Look at Soldier's Life offered at Jumonville Glen
Contact: Brian Reedy, 724-329-5470
FARMINGTON – The details of the encounter are still debated. Young George Washington was in the secluded glen at sunrise on that May morning 255 years ago. The French troops, who were just waking, put up fifteen minutes of resistance. The skirmish sparked the French and Indian War, a war that spread to four continents.
Experience an accurate, historical portrayal of dress, customs, manners and activities of these historic soldiers on Thursday, May 28 as the National Park Service commemorates this little-known fight. Park staff portraying French and Indian War soldiers will be at the Jumonville Glen Unit of Fort Necessity National Battlefield from 11:00 a.m. to 3:00 p.m. Dressed in historic costume, they will offer illuminating facts about soldier life and will interpret the events that occurred and their impact on world history.

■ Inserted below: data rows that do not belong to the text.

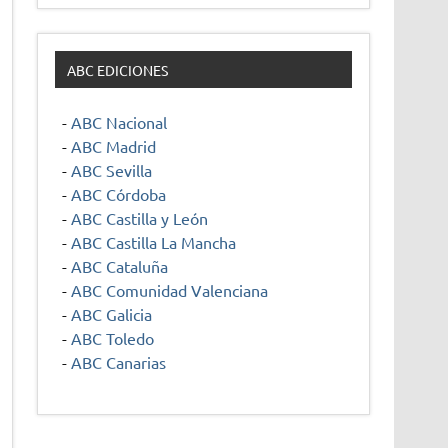
ABC EDICIONES
-
ABC Nacional
-
ABC Madrid
-
ABC Sevilla
-
ABC Córdoba
-
ABC Castilla y León
-
ABC Castilla La Mancha
-
ABC Cataluña
-
ABC Comunidad Valenciana
-
ABC Galicia
-
ABC Toledo
-
ABC Canarias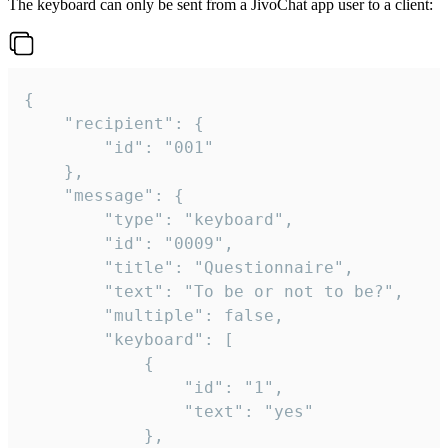
The keyboard can only be sent from a JivoChat app user to a client:
{

	"recipient": {

		"id": "001"

	},

	"message": {

		"type": "keyboard",

		"id": "0009",

		"title": "Questionnaire",

		"text": "To be or not to be?",

		"multiple": false,

		"keyboard": [

			{

				"id": "1",

				"text": "yes"

			},
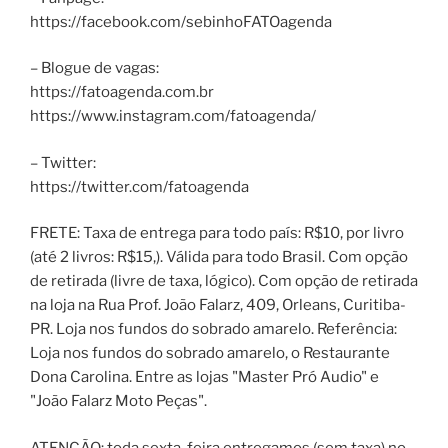
https://facebook.com/sebinhoFATOagenda
– Blogue de vagas:
https://fatoagenda.com.br
https://www.instagram.com/fatoagenda/
– Twitter:
https://twitter.com/fatoagenda
FRETE: Taxa de entrega para todo país: R$10, por livro
(até 2 livros: R$15,). Válida para todo Brasil. Com opção
de retirada (livre de taxa, lógico). Com opção de retirada
na loja na Rua Prof. João Falarz, 409, Orleans, Curitiba-
PR. Loja nos fundos do sobrado amarelo. Referência:
Loja nos fundos do sobrado amarelo, o Restaurante
Dona Carolina. Entre as lojas "Master Pró Audio" e
"João Falarz Moto Peças".
ATENÇÃO: toda sexta-feira entregamos (sem taxa) no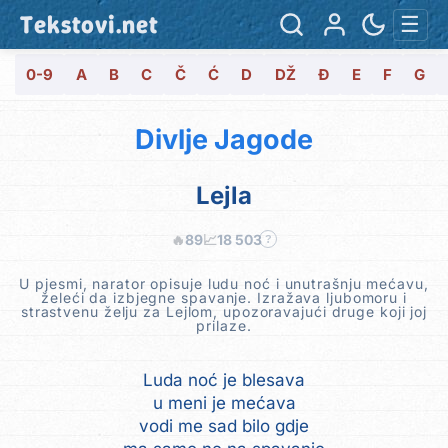
Tekstovi.net
☰
0-9
A
B
C
Č
Ć
D
DŽ
Đ
E
F
G
Divlje Jagode
Lejla
🔥
89
📈
18 503
?
U pjesmi, narator opisuje ludu noć i unutrašnju mećavu,
želeći da izbjegne spavanje. Izražava ljubomoru i
strastvenu želju za Lejlom, upozoravajući druge koji joj
prilaze.
Luda noć je blesava
u meni je mećava
vodi me sad bilo gdje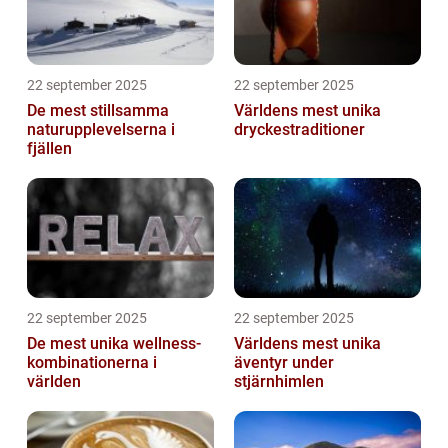
22 september 2025
22 september 2025
De mest stillsamma
Världens mest unika
naturupplevelserna i
dryckestraditioner
fjällen
22 september 2025
22 september 2025
De mest unika wellness-
Världens mest unika
kombinationerna i
äventyr under
världen
stjärnhimlen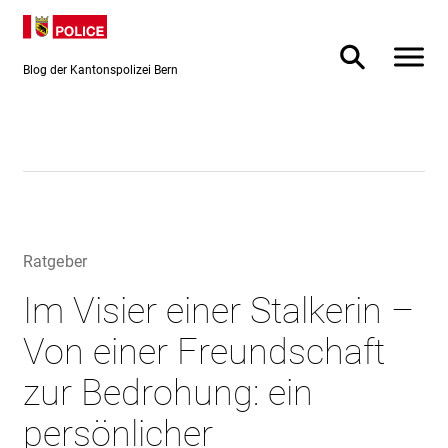
Direkt
Direkt
zum
zur
Inhalt
Suche
Blog der Kantonspolizei Bern
Ratgeber
Im Visier einer Stalkerin –
Von einer Freundschaft
zur Bedrohung: ein
persönlicher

The Jumonville Glen Unit of Fort Necessity National Battlefield is named for the French commanding officer who died there May 28, 1754. It is located seven miles west of Fort Necessity National Battlefield on Jumonville Road. The quarter-mile trail from the parking area to Jumonville Glen is paved, but can be slippery and uneven in places. Visitors to the site should wear sturdy shoes. In case of inclement weather, the program will be moved to the Fort Necessity Visitor Center.
For more information on the Jumonville affair and Fort Necessity National Battlefield visit the National Park Service web site at www.nps.gov/fone or call 724-329-5512.
Did You Know?
Captain Louis Coulon de Villiers, who led the French attack on Fort Necessity, was the brother of Ens. Joseph Coulon de Jumonville, who was killed five weeks earlier by the British. Before reaching Fort Necessity, the French stopped where Jumonville was killed. De Villiers said he wanted vengeance.